Patchwork 2.6.37-git17 virtual IO boot failure

login
register
mail settings
Submitter Nishanth Aravamudan
Date Jan. 18, 2011, 10:47 p.m.
Message ID <20110118224718.GA19039@us.ibm.com>
Download mbox | patch
Permalink /patch/79369/
State Not Applicable
Headers show

Comments

Nishanth Aravamudan - Jan. 18, 2011, 10:47 p.m.
On 18.01.2011 [12:31:52 +1100], Anton Blanchard wrote:
> Hi,
> 
> I was testing 2.6.37-git17 on a POWER7 with virtual IO and hit this:
> 
> Trying to unpack rootfs image as initramfs...
> Freeing initrd memory: 7446k freed
> vio 30000000: Warning: IOMMU dma not supported: mask
> 0xffffffffffffffff, table unavailable
> vio 4000: Warning: IOMMU dma not supported: mask 0xffffffffffffffff,
> table unavailable
> vio 4001: Warning: IOMMU dma not supported: mask 0xffffffffffffffff,
> table unavailable
> vio 4002: Warning: IOMMU dma not supported: mask 0xffffffffffffffff,
> table unavailable
> vio 4004: Warning: IOMMU dma not supported: mask 0xffffffffffffffff,
> table unavailable
> audit: initializing netlink socket (disabled)
> 
> Haven't had a chance to look closer yet.

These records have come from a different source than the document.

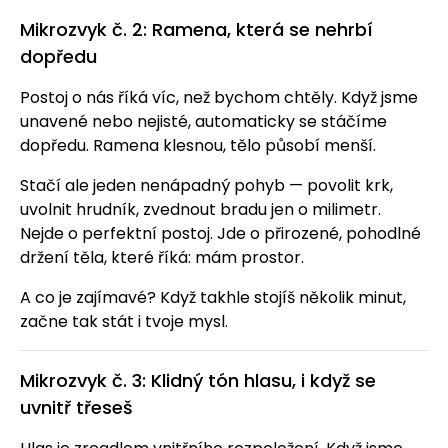
Mikrozvyk č. 2: Ramena, která se nehrbí
dopředu
Postoj o nás říká víc, než bychom chtěly. Když jsme
unavené nebo nejisté, automaticky se stáčíme
dopředu. Ramena klesnou, tělo působí menší.
Stačí ale jeden nenápadný pohyb — povolit krk,
uvolnit hrudník, zvednout bradu jen o milimetr.
Nejde o perfektní postoj. Jde o přirozené, pohodlné
držení těla, které říká: mám prostor.
A co je zajímavé? Když takhle stojíš několik minut,
začne tak stát i tvoje mysl.
Mikrozvyk č. 3: Klidný tón hlasu, i když se
uvnitř třeseš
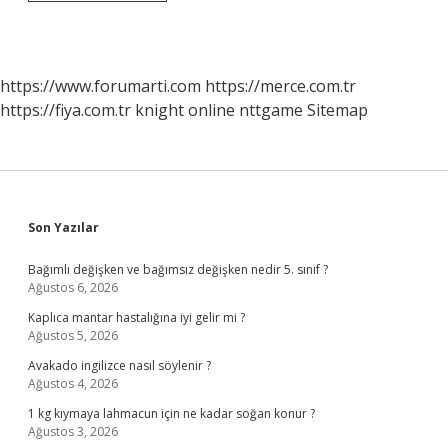
Savaşı
Kim
Kazandı
https://www.forumarti.com
https://merce.com.tr
https://fiya.com.tr
knight online
nttgame
Sitemap
Sidebar
Son Yazılar
Bağımlı değişken ve bağımsız değişken nedir 5. sınıf ?
Ağustos 6, 2026
Kaplıca mantar hastalığına iyi gelir mi ?
Ağustos 5, 2026
Avakado ingilizce nasıl söylenir ?
Ağustos 4, 2026
1 kg kıymaya lahmacun için ne kadar soğan konur ?
Ağustos 3, 2026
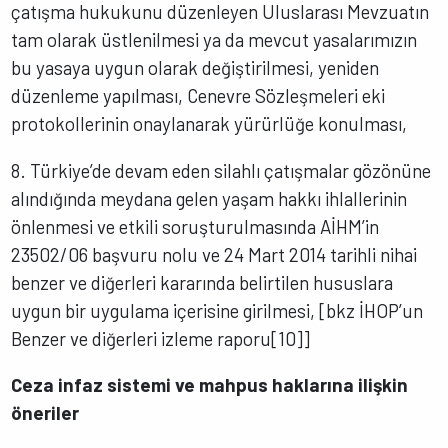
çatışma hukukunu düzenleyen Uluslarası Mevzuatın
tam olarak üstlenilmesi ya da mevcut yasalarımızın
bu yasaya uygun olarak değiştirilmesi, yeniden
düzenleme yapılması, Cenevre Sözleşmeleri eki
protokollerinin onaylanarak yürürlüğe konulması,
8. Türkiye’de devam eden silahlı çatışmalar gözönüne
alındığında meydana gelen yaşam hakkı ihlallerinin
önlenmesi ve etkili soruşturulmasında AİHM’in
23502/06 başvuru nolu ve 24 Mart 2014 tarihli nihai
benzer ve diğerleri kararında belirtilen hususlara
uygun bir uygulama içerisine girilmesi, [bkz İHOP’un
Benzer ve diğerleri izleme raporu[10]]
Ceza infaz sistemi ve mahpus haklarına ilişkin
öneriler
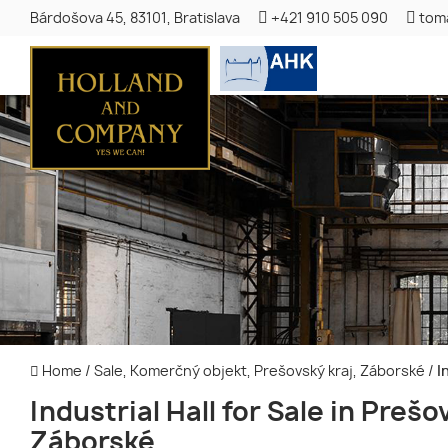
Bárdošova 45, 83101, Bratislava
+421 910 505 090
tom
Home
/
Sale, Komerčný objekt, Prešovský kraj, Záborské
/
In
Industrial Hall for Sale in Prešo
Záborské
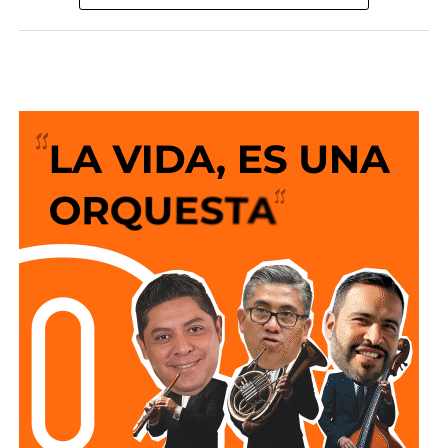
voluntarios del
Paquete Contra la Inflación y la Carestía
(PACIC)
, que mantiene en
910 pesos
el costo de una canasta básica de 24 productos, así como
al acuerdo para mantener el precio de la gasolina Magna
en
24 pesos
por litro y el diésel en
27 pesos
por litro.
Mencionó además que el Gobierno de México trabaja en la
reducción del
Impuesto Especial sobre Producción y
Servicios (IEPS)
.
“Son acuerdos voluntarios que nos permiten ordenar el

After debugging a bit, this would appear to be due to the second hunk of
b3c73856ae47d43d0d181f9de1c1c6c0820c4515.


Milton, Sonny, any thoughts?

Thanks,
Nish
Nishanth Aravamudan - Jan. 19, 2011, 12:48 a.m.
On 18.01.2011 [14:47:18 -0800], Nishanth Aravamudan wrote:
> On 18.01.2011 [12:31:52 +1100], Anton Blanchard wrote:
> > Hi,
> > 
> > I was testing 2.6.37-git17 on a POWER7 with virtual IO and hit this:
> > 
> > Trying to unpack rootfs image as initramfs...
> > Freeing initrd memory: 7446k freed
> > vio 30000000: Warning: IOMMU dma not supported: mask
> > 0xffffffffffffffff, table unavailable
> > vio 4000: Warning: IOMMU dma not supported: mask 0xffffffffffffffff,
> > table unavailable
> > vio 4001: Warning: IOMMU dma not supported: mask 0xffffffffffffffff,
> > table unavailable
> > vio 4002: Warning: IOMMU dma not supported: mask 0xffffffffffffffff,
> > table unavailable
> > vio 4004: Warning: IOMMU dma not supported: mask 0xffffffffffffffff,
> > table unavailable
> > audit: initializing netlink socket (disabled)
> > 
> > Haven't had a chance to look closer yet.
> 
> After debugging a bit, this would appear to be due to the second hunk of
> b3c73856ae47d43d0d181f9de1c1c6c0820c4515.
> 
> diff --git a/arch/powerpc/kernel/vio.c b/arch/powerpc/kernel/vio.c
> index b265405..1b695fd 100644
> --- a/arch/powerpc/kernel/vio.c
> +++ b/arch/powerpc/kernel/vio.c
> @@ -1257,6 +1257,10 @@ struct vio_dev *vio_register_device_node(struct device_node *of_node)
>         viodev->dev.parent = &vio_bus_device.dev;
>         viodev->dev.bus = &vio_bus_type;
>         viodev->dev.release = vio_dev_release;
> +        /* needed to ensure proper operation of coherent allocations
> +         * later, in case driver doesn't set it explicitly */
> +        dma_set_mask(&viodev->dev, DMA_BIT_MASK(64));
> +        dma_set_coherent_mask(&viodev->dev, DMA_BIT_MASK(64));
> 
>         /* register with generic device framework */
>         if (device_register(&viodev->dev)) {
> 
> Milton, Sonny, any thoughts?

A bit more detail after trying a few more kernels on the box that
originally showed the error:

1) This doesn't actually prevent booting, afaict. I think it "just"
disables DMA, which is bad, but not a boot fail, technically.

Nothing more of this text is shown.